我做了下一個公式來計算某一票的價格(這是一個不切實際的價格,但我的書上說這一點)

myfunction2 <- function(x,y){ 
ifelse(sum((x==winner))>=2,prod(((x==winner)*y)+((x==winner)<=0)*1),return(1)) 
          } 

    myfunction2(combinations[1,],price[1,]) 
    [1] 4.4392 

    myfunction2(combinations[2,],price[2,]) 
    [1] 1.0000 

    myfunction2(combinations[3,],price[3,]) 
    [1] 1.0000 

公式是正確的,在第一種情況下價格是(2.48 * 1.79)= 4.4392,在第二和第三種情況下答案是1,因爲我需要至少兩個正確的答案來支付更多的費用1.

當我嘗試「矢量化」的公式,答案是不正確

R3 <- apply(combinations,1,myfunction2,y=price) 

R3 
    1  2  3 
    595.0378 1.00000 1.00000 

我能解決一個for循環的問題,但我有3^14組合,這是非常緩慢的,我嘗試用mapply,但我有同樣的問題(不正確的答案)

歡迎任何幫助,非常感謝你

+0

您的代碼與您的結果不符。因爲第二行和第三行沒有兩個匹配,所以它們應該是0,而不是你列出的那一個。請編輯您的問題,修正您的代碼,更改您的數據以使其更易於使用(例如,使用'dput(price)'以及其他變量)。 (順便說一下,'prod(...)'中的所有內容都可以通過'ifelse(...)'處理得更容易。) – r2evans

+0

@ r2evans是的,對不起,我錯了。我不知道函數'pdut()',謝謝你的幫助 – user63192

回答

1

一個你可以做弄清楚爲什麼apply方法是行不通的事情是手動插入browser()在你的函數中,看看它實際上看到的是什麼參數。使用你的數據從上面,這裏是你的功能與附加線:

myfunction2 <- function(x,y){ 
    browser() 
    if (sum((x==winner))>=2) { 
    return(prod(((x == winner) * price) + ((x == winner) == 0) * 1)) 
    } else { 
    return(1) 
    } 
} 

apply(combinations,1,myfunction2,price) 
# Called from: FUN(newX[, i], ...) 
# debug at #3: if (sum((x == winner)) >= 2) { 
#  return(prod(((x == winner) * price) + ((x == winner) == 0) * 
#   1)) 
# } else { 
#  return(1) 
# } 
# Browse[2]> 
x 
# Var1 Var2 Var3 Var4 Var5 Var6 Var7 Var8 Var9 Var10 Var11 Var12 Var13 Var14 
# "L" "L" "L" "L" "L" "L" "L" "L" "L" "L" "L" "L" "L" "L" 

到目前爲止好。

# Browse[2]> 
y 
# Var1 Var2 Var3 Var4 Var5 Var6 Var7 Var8 Var9 Var10 Var11 Var12 Var13 Var14 
# 1 2.48 1.79 2.99 2.31 4.03 2.1 2.71 2.22 2.7 2.94 2.01 2.16 3.41 2.16 
# 2 3.28 1.79 2.99 2.31 4.03 2.1 2.71 2.22 2.7 2.94 2.01 2.16 3.41 2.16 
# 3 3.16 1.79 2.99 2.31 4.03 2.1 2.71 2.22 2.7 2.94 2.01 2.16 3.41 2.16 

有你的問題的一部分:它是在每次調用看到price所有,和你的功能不知道要檢查這個。
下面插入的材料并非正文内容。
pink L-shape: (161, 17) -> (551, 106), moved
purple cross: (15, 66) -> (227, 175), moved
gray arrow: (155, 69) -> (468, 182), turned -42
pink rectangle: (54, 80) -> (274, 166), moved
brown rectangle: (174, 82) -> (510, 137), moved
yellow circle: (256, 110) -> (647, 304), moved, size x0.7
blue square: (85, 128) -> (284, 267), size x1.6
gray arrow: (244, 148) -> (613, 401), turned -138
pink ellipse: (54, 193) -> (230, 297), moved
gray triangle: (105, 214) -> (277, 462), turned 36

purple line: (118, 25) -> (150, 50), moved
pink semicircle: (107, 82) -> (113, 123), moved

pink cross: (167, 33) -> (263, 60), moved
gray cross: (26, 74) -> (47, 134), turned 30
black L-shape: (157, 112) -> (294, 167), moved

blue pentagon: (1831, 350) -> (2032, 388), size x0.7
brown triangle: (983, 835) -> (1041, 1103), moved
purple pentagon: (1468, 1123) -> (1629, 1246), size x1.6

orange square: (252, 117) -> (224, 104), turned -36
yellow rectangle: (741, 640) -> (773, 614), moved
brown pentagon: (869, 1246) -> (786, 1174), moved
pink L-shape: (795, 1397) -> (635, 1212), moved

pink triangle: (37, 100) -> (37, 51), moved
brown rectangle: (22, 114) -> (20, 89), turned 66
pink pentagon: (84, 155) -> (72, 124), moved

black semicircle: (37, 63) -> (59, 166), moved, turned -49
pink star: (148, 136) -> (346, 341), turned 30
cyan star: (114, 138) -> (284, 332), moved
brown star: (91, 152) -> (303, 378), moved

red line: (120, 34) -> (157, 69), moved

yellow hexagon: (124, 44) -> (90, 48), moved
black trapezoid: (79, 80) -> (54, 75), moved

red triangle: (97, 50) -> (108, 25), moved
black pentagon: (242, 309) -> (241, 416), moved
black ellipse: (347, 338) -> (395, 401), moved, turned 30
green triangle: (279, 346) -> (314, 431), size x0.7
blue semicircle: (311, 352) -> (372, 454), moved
順便說一句:你誤讀我的使用ifelse的建議。雖然你使用它的方式正在工作,但它是不正確的,並會在稍後咬你。我建議你谷歌ifelse和傳統if ... else之間的差異。長話短說:ifelse需要假定它的三個參數的長度是相同的(或容易回收),所以當你測試一件事情時(sum(...)>=2,它的第一個參數),那麼你應該使用if ... else

此外,由於combinations[1,]在技術上返回data.frame,因此您應該將其取消並與其他事物保持一致。 (同爲price)認爲這是一種替代的功能:

myfunction3 <- function(x,y){ 
    i <- (unlist(x) == winner) 
    if (sum(i) >= 2) prod(ifelse(i, unlist(y), 1)) else 1 
} 
myfunction3(combinations[1,], price[1,]) 
# [1] 4.4392 
myfunction3(combinations[2,], price[2,]) 
# [1] 1 
myfunction3(combinations[3,], price[3,]) 
# [1] 1 

最後,我避免side-effectswiki)的超級粉絲。類似於此的東西超出了函數的作用域(wiki),以獲得父環境或名稱空間中的變量。雖然它有效,但它可能有問題。我將通過在函數參數中傳遞值winner來解決此問題。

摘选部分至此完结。